S. Paulo – A criação de um Fórum da Igualdade Racial, para o qual serão convidadas todas as entidades e lideranças comprometidas em mobilizar a sociedade para pressionar o Congresso a votar o Estatuto da Igualdade Racial, foi a principal decisão da reunião na noite de quinta-feira (14/06), no Sindicato dos Comerciários.
O Fórum será lançado em ato público marcado para sexta-feira, 29 de junho, às 18h, na sede da Educafro, centro de S. Paulo.

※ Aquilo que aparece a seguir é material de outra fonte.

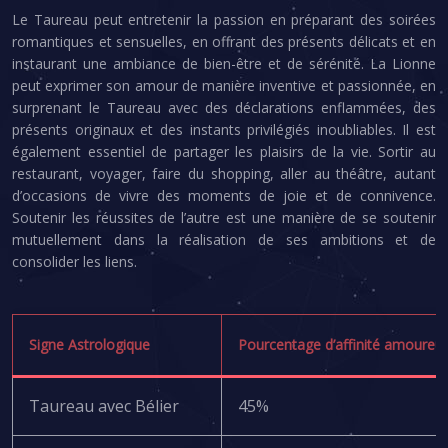
Le Taureau peut entretenir la passion en préparant des soirées
romantiques et sensuelles, en offrant des présents délicats et en
instaurant une ambiance de bien-être et de sérénité. La Lionne
peut exprimer son amour de manière inventive et passionnée, en
surprenant le Taureau avec des déclarations enflammées, des
présents originaux et des instants privilégiés inoubliables. Il est
également essentiel de partager les plaisirs de la vie. Sortir au
restaurant, voyager, faire du shopping, aller au théâtre, autant
d’occasions de vivre des moments de joie et de connivence.
Soutenir les réussites de l’autre est une manière de se soutenir
mutuellement dans la réalisation de ses ambitions et de
consolider les liens.
Signe Astrologique
Pourcentage d’affinité amoure
Taureau avec Bélier
45%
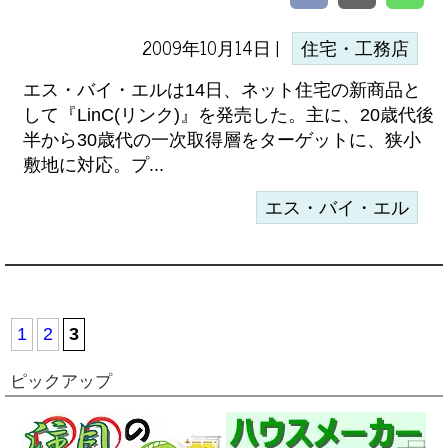
2009年10月14日 |
住宅・工務店
エス・バイ・エルは14日、ネット住宅の新商品と
して『LinC(リンク)』を発売した。主に、20歳代後
半から30歳代の一次取得層をターゲットに、狭小
敷地に対応。プ...
エス・バイ・エル
1
2
3
ピックアップ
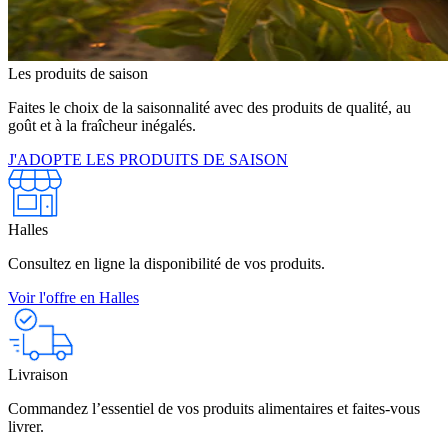
Les produits de saison
Faites le choix de la saisonnalité avec des produits de qualité, au
goût et à la fraîcheur inégalés.
J'ADOPTE LES PRODUITS DE SAISON
Halles
Consultez en ligne la disponibilité de vos produits.
Voir l'offre en Halles
Livraison
Commandez l’essentiel de vos produits alimentaires et faites-vous
livrer.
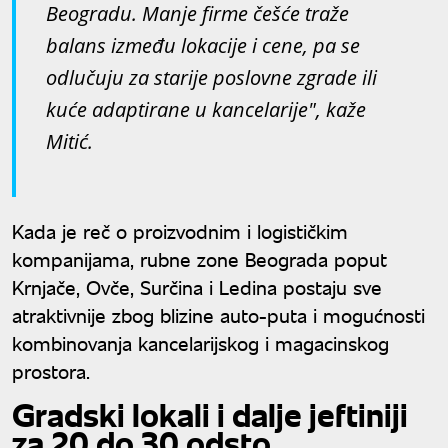
Beogradu. Manje firme češće traže
balans između lokacije i cene, pa se
odlučuju za starije poslovne zgrade ili
kuće adaptirane u kancelarije", kaže
Mitić.
Kada je reč o proizvodnim i logističkim
kompanijama, rubne zone Beograda poput
Krnjače, Ovče, Surčina i Ledina postaju sve
atraktivnije zbog blizine auto-puta i mogućnosti
kombinovanja kancelarijskog i magacinskog
prostora.
Gradski lokali i dalje jeftiniji
za 20 do 30 odsto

Além de lideranças negras serão convidadas para o ato personalidades da sociedade civil, que têm postura anti-racista e são solidárias a aprovação do Estatuto, como é o caso do presidente da OAB/SP, Luiz Flávio Borges D’Urso, e presidente do Sindicato dos Comerciários Ricardo Patah.
Mobilização
A reunião foi convocada pelo Movimento Brasil Afirmativo para discutir a organização da coleta de assinaturas na segunda etapa da campanha, iniciada no final do mês passado com a presença do senador Paulo Paim, autor do projeto. Os organizadores do movimento pretendem coletar 100 mil assinaturas até o final do mês de julho e levá-las à Brasília na primeira quinzena de agosto, promovendo a ocupação do salão Verde do Congresso, numa “batida de tambor”, conforme proposta do senador gaúcho “para chamar a atenção do Brasil”.
Na reunião estiveram presentes Frei Antonio Leandro da Silva e Douglas Belchior, da Rede Educafro – a maior rede de cursinhos pré-vestibulares do Brasil – o advogado Sinvaldo Firmo, do Instituto do Negro Padre Batista, o deputado José Cândido – o único deputado negro eleito por S. Paulo – e ativistas de Itapecerica da Serra, como Kátia Trindade, neta do poeta Solano Trindade – e Miryan Hess, do movimento indígena, além de lideranças do Movimento Brasil Afirmativo, como Daniela Zeidan e o jornalista Dojival Vieira, editor de Afropress.
“Precisamos fazer com que o Estatuto seja conhecido pela sociedade. Vamos mobilizar a sociedade em torno da defesa do Estatuto e conquistar corações e mentes para a nossa Causa”, afirmou Frei Leandro, que assumiu a direção executiva da Rede Educafro, em lugar de Frei David Raimundo dos Santos, afastado por motivos de saúde.
Ao mesmo tempo em que lideranças negras e anti-racistas na capital buscam unificar os esforços para a pressão, no interior de S. Paulo, cresce o movimento de coleta de assinaturas. Em cidades como Catanduva, Botucatu, Bauru, Ribeirão Preto, Marília e São José do Rio Preto, listas encaminhadas pelo Movimento Brasil Afirmativo estão sendo assumidas por lideranças negras comprometidas com a defesa do Estatuto.
Fórum da Igualdade Racial
O Fórum oficialmente se chamará Fórum de Mobilização pela Aprovação do Estatuto da Igualdade Racial e do PL Cotas – 73/99, porém se defendeu que seja popularizado como Fórum da Igualdade Racial. A idéia é que, a partir de S. Paulo, outros Estados e mesmo municípios, se articulem em Fóruns desse tipo para intensificar a mobilização e a pressão sobre o parlamento.
O deputado José Cândido colocou o gabinete à disposição e se comprometeu a ajudar nos contatos visando à presença do deputado Arlindo Chinaglia, presidente da Câmara, e da ministra Matilde Ribeiro, da Seppir, no ato de lançamento do Fórum.
Ficou decidido que todas as lideranças de todas as entidades que defendem a pressão sobre o Congresso para votar o Estatuto sejam convidadas a participar. As listas que já foram distribuídas continuarão sendo utilizadas, porém, ficou decidido que o Fórum terá um formulário próprio. As listas em seguida, quando da conferência das assinaturas, para evitar problemas de repetição, receberão um carimbo do Fórum.
A análise feita pelos participantes da reunião é de que setores da elite racista do país, com poder e representação nos grandes meios de comunicação, armaram uma ofensiva para derrotar o movimento que existe no país por igualdade racial. Esses setores tornaram redes de TV que são concessão pública, como a Globo e a Revista Veja, da Editora Abril, que tem entre seus acionistas o Grupo Naspers, um dos pilares do regime do apartheid na África do Sul, os seus porta-vozes.